[ANN] OCamlformat 0.14.0

emillon · April 3, 2020, 8:35am

On behalf of the development team, I’d like to announce the release of ocamlformat version 0.14.0 .

Here are the main highlights of this release:

Support for OCaml 4.10

This means both that it compiles and runs using this version, but also that it can format 4.10-specific language features (module _ and multi-indices operators).

Preliminary support for invalid files

As OCamlformat operates on ASTs, it normally requires a valid input file. This release adds a --format-invalid-files option to detect invalid parts and print them verbatim. This feature is still experimental.

Preserving more concrete syntax

Starting with this release, OCamlformat is going to preserve more concrete syntax. For example, module M = functor (K : S) -> struct end and module M (K : S) = struct end are equivalent. In the past, both variants would be formatted as the latter. Now, the original syntax is preserved. In some cases, preserving was possible through the means of an option: for example, to choice between let%name x = e in body and [%name let x = e in body], was controlled by the extension-sugar option. This option is now deprecated and OCamlformat will now always preserve what was in the source file (this was the default behaviour).

Similarly, it was possible to control how special characters are escaped in string and character literals through the escape-strings and escape-chars options. They are being deprecated and the only possible behavior will be preserving the concrete syntax (as done by default).

The reason for this change is that we feel that ocamlformat should be just about formatting. The fact that this behavior was configurable is in part due to the fact that it operates on OCaml ASTs, but end users should not have to be surprised by their code being transformed on reformatting.
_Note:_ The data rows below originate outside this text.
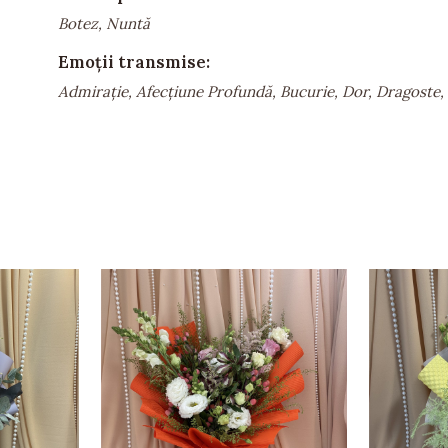
Botez, Nuntă
Emoții transmise:
Admirație, Afecțiune Profundă, Bucurie, Dor, Dragoste, E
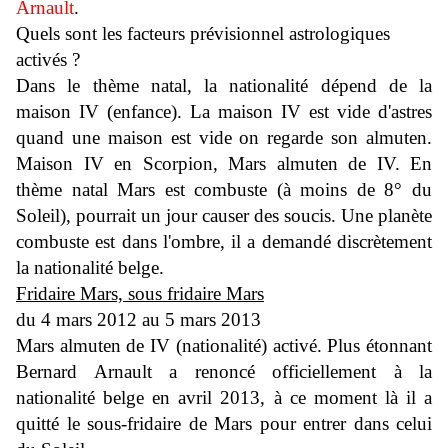
Arnault
.
Quels sont les facteurs prévisionnel astrologiques
activés ?
Dans le thème natal, la nationalité dépend de la
maison IV (enfance). La maison IV est vide d'astres
quand une maison est vide on regarde son almuten.
Maison IV en Scorpion, Mars almuten de IV. En
thème natal Mars est combuste (à moins de 8° du
Soleil), pourrait un jour causer des soucis. Une planète
combuste est dans l'ombre, il a demandé discrètement
la nationalité belge.
Fridaire Mars, sous fridaire Mars
du 4 mars 2012 au 5 mars 2013
Mars almuten de IV (nationalité) activé. Plus étonnant
Bernard Arnault a renoncé officiellement à la
nationalité belge en avril 2013, à ce moment là il a
quitté le sous-fridaire de Mars pour entrer dans celui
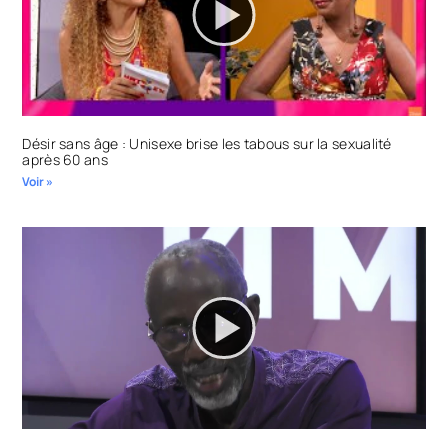
Désir sans âge : Unisexe brise les tabous sur la sexualité
après 60 ans
Voir »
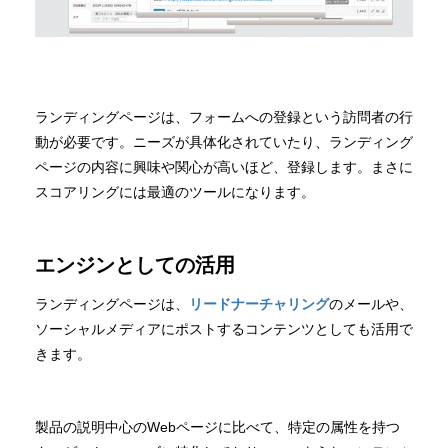
ランディングページは、フォームへの登録という訪問者の行
動が必要です。ニーズが具体化されていたり、ランディング
ページの内容に興味や関心が高いほど、登録します。まさに
スコアリングには最適のツールになります。
エンジンとしての活用
ランディングページは、
リードナーチャリング
のメールや、
ソーシャルメディアにポストするコンテンツとしても活用で
きます。
製品の説明中心のWebページに比べて、特定の属性を持つ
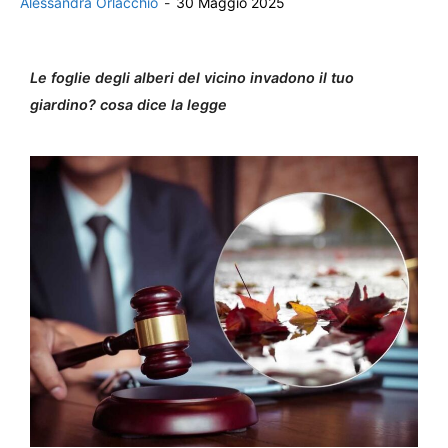
Alessandra Orlacchio
-
30 Maggio 2025
Le foglie degli alberi del vicino invadono il tuo
giardino? cosa dice la legge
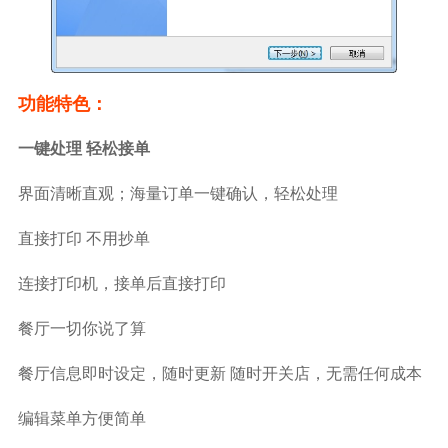
功能特色：
一键处理 轻松接单
界面清晰直观；海量订单一键确认，轻松处理
直接打印 不用抄单
连接打印机，接单后直接打印
餐厅一切你说了算
餐厅信息即时设定，随时更新 随时开关店，无需任何成本
编辑菜单方便简单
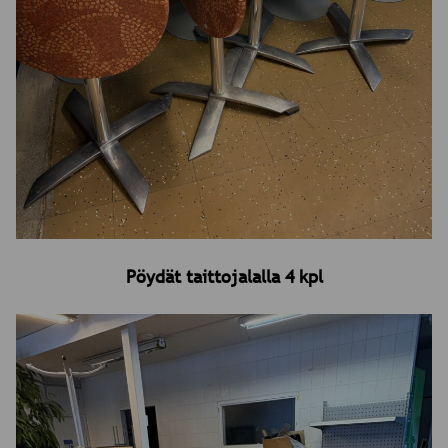
Pöydät taittojalalla 4 kpl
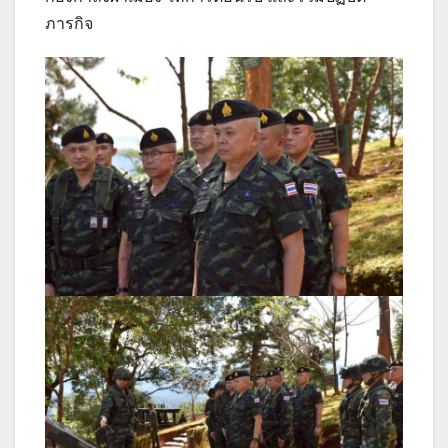
ภารกิจ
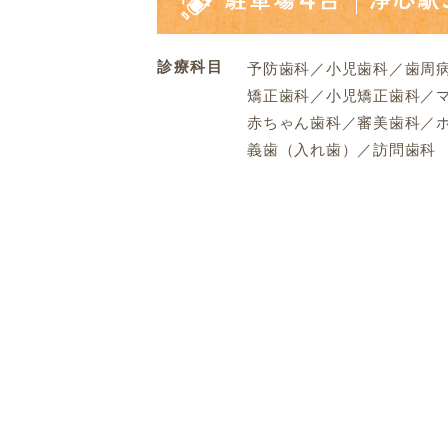
診療科目
予防歯科／小児歯科／歯周
矯正歯科／小児矯正歯科／
赤ちゃん歯科／審美歯科／
義歯（入れ歯）／訪問歯科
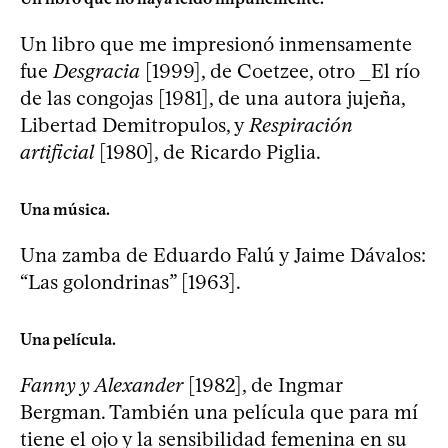
Un libro que me impresionó inmensamente
fue
Desgracia
[1999], de Coetzee, otro _El río
de las congojas [1981], de una autora jujeña,
Libertad Demitropulos, y
Respiración
artificial
[1980], de Ricardo Piglia.
Una música.
Una zamba de Eduardo Falú y Jaime Dávalos:
“Las golondrinas” [1963].
Una película.
Fanny y Alexander
[1982], de Ingmar
Bergman. También una película que para mí
tiene el ojo y la sensibilidad femenina en su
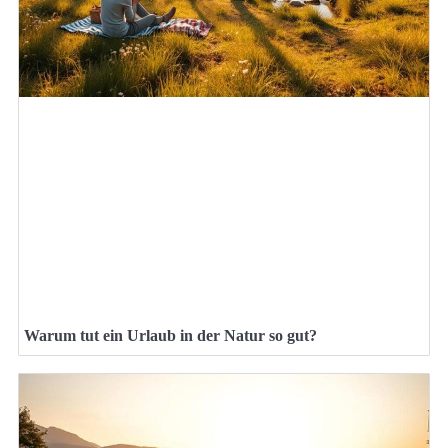
Warum tut ein Urlaub in der Natur so gut?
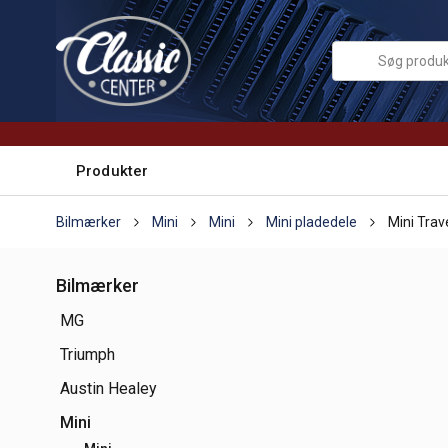
Produkter
Bilmærker
Mini
Mini
Mini pladedele
Mini Trave
Bilmærker
MG
Triumph
Austin Healey
Mini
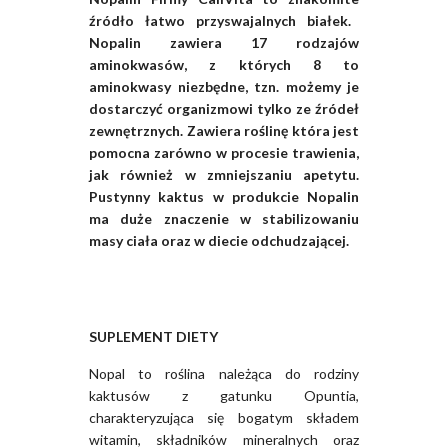
źródło łatwo przyswajalnych białek.
Nopalin zawiera 17 rodzajów
aminokwasów, z których 8 to
aminokwasy niezbędne
, tzn. możemy je
dostarczyć organizmowi tylko ze źródeł
zewnętrznych. Zawiera roślinę która jest
pomocna zarówno w procesie trawienia,
jak również w zmniejszaniu apetytu.
Pustynny kaktus w produkcie Nopalin
ma duże znaczenie w stabilizowaniu
masy ciała oraz w diecie odchudzającej.
SUPLEMENT DIETY
Nopal to roślina należąca do rodziny
kaktusów z gatunku Opuntia,
charakteryzująca się bogatym składem
witamin, składników mineralnych oraz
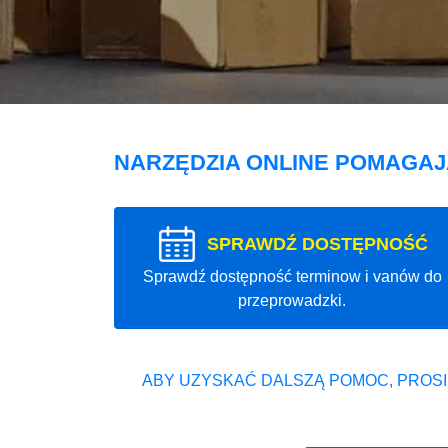
NARZĘDZIA ONLINE POMAGA
SPRAWDŹ DOSTĘPNOŚĆ
Sprawdź dostępność terminow i vanów do
przeprowadzki.
ABY UZYSKAĆ DALSZĄ POMOC, PROSI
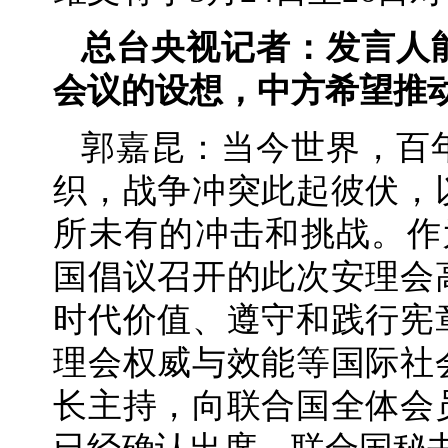
总台央视记者：发言人
会议的设想，中方希望推
郭嘉昆：当今世界，百
织，战争冲突此起彼伏，
所未有的冲击和挑战。作
国倡议召开的此次安理会
时代价值、遵守和践行宪
理会权威与效能等国际社
长主持，向联合国全体会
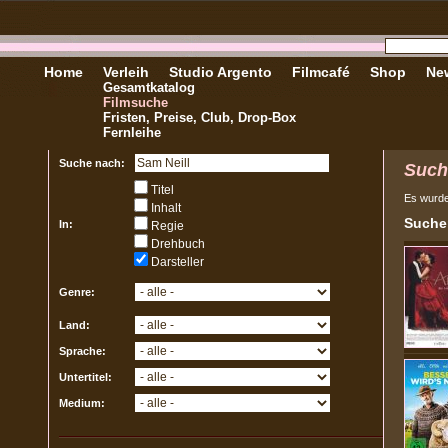
Home
Verleih
Studio Argento
Filmcafé
Shop
New
Gesamtkatalog
Filmsuche
Fristen, Preise, Club, Drop-Box
Fernleihe
Suche nach:
Such
Titel
Es wurd
Inhalt
Sucher
In:
Regie
Drehbuch
Darsteller
Genre:
Land:
Sprache:
Untertitel:
Medium:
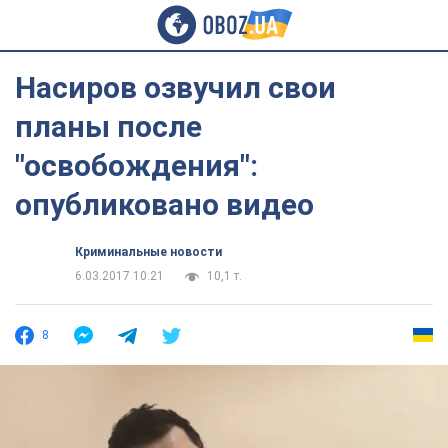
Насиров озвучил свои
планы после
"освобождения":
опубликовано видео
Криминальные новости
6.03.2017 10:21
10,1 т.
8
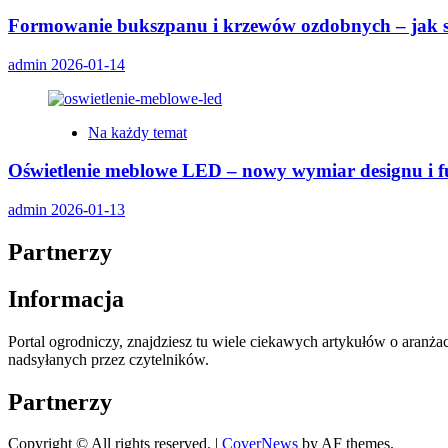
Formowanie bukszpanu i krzewów ozdobnych – jak st
admin
2026-01-14
Na każdy temat
Oświetlenie meblowe LED – nowy wymiar designu i f
admin
2026-01-13
Partnerzy
Informacja
Portal ogrodniczy, znajdziesz tu wiele ciekawych artykułów o aranż
nadsyłanych przez czytelników.
Partnerzy
Copyright © All rights reserved.
|
CoverNews
by AF themes.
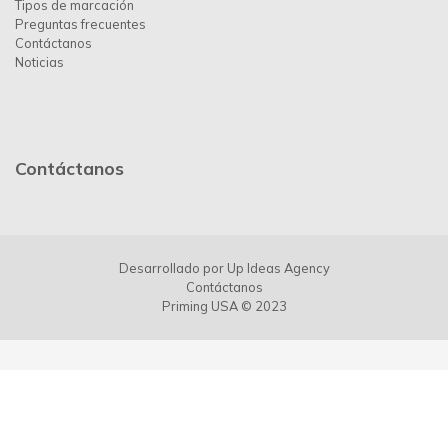
Tipos de marcación
Preguntas frecuentes
Contáctanos
Noticias
Contáctanos
Desarrollado por
Up Ideas Agency
Contáctanos
Priming USA © 2023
In the future, we plan to extend that to other similar constructs, such as using (/) or begin/end, or spacing between module items.

Placement of doc comments

Placing doc comments (** ... *) is controlled by the doc-comments configuration option. It is always possible to put them before the item they refer to, and this is what the doc-comments=before option does. The alternative doc-comments=after will try to do its best to put them after, but in some cases it is not possible. For example, in a variant type declaration, a doc-comment put immediately after will be attached to the last constructor by documentation tools. Ocamlformat needs to preserve the meaning of programs, so in these cases, it will instead put the comment before. In the case of
module declarations, putting the comment after might not be very useful if the corresponding module is very large.

This requires a complex rule to determine which comments will be put before and which comments will be put after. So in this version, we are deprecating this mechanism and replacing it with a simpler one controlled by doc-comments-val that applies only to val and external items. For these items, it is always possible to attach documents before or after them. For all other items, like type or module declarations, the doc comments will consistenly be put before.

Many bugs found by fuzzing

We hooked ocamlformat to AFL, looking for programs that parse correctly but trigger errors during formatting. This approach worked very well and more than 20 logical bugs were found with this
technique.

Upgrading

To upgrade from ocamlformat 0.13.0, one needs to upgrade the ocamlformat binary and replace the version field in .ocamlformat files by 0.14.0 and then:

if you used doc-comments=after, you can replace it by doc-comments-val=after.
This will move doc-comments on module items except val and external ones.
if you used doc-comments=before, you can remove it as it is now the default.
if you set escape-chars=preserve, escape-strings=preserve, or extension-sugar=preserve explicitly, you can remove them safely (they were the default)
if you used another value for one of these options (such as escape-strings=hexadecimal), you will need to remove them as well. This will not trigger a diff, but ocamlformat will not enforce a particular concrete syntax for new code.

A note for new users

We encourage you to try ocamlformat, that can be installed from opam directly (opam install ocamlformat), but please remember that it is still beta software. We added a FAQ for new users that should help you decide if ocamlformat is the right choice for you.

Have a great day!

nojb · April 3, 2020, 8:40am

Thanks for the announcement!

A slightly off-topic question: have you considered making pre-compiled binaries available?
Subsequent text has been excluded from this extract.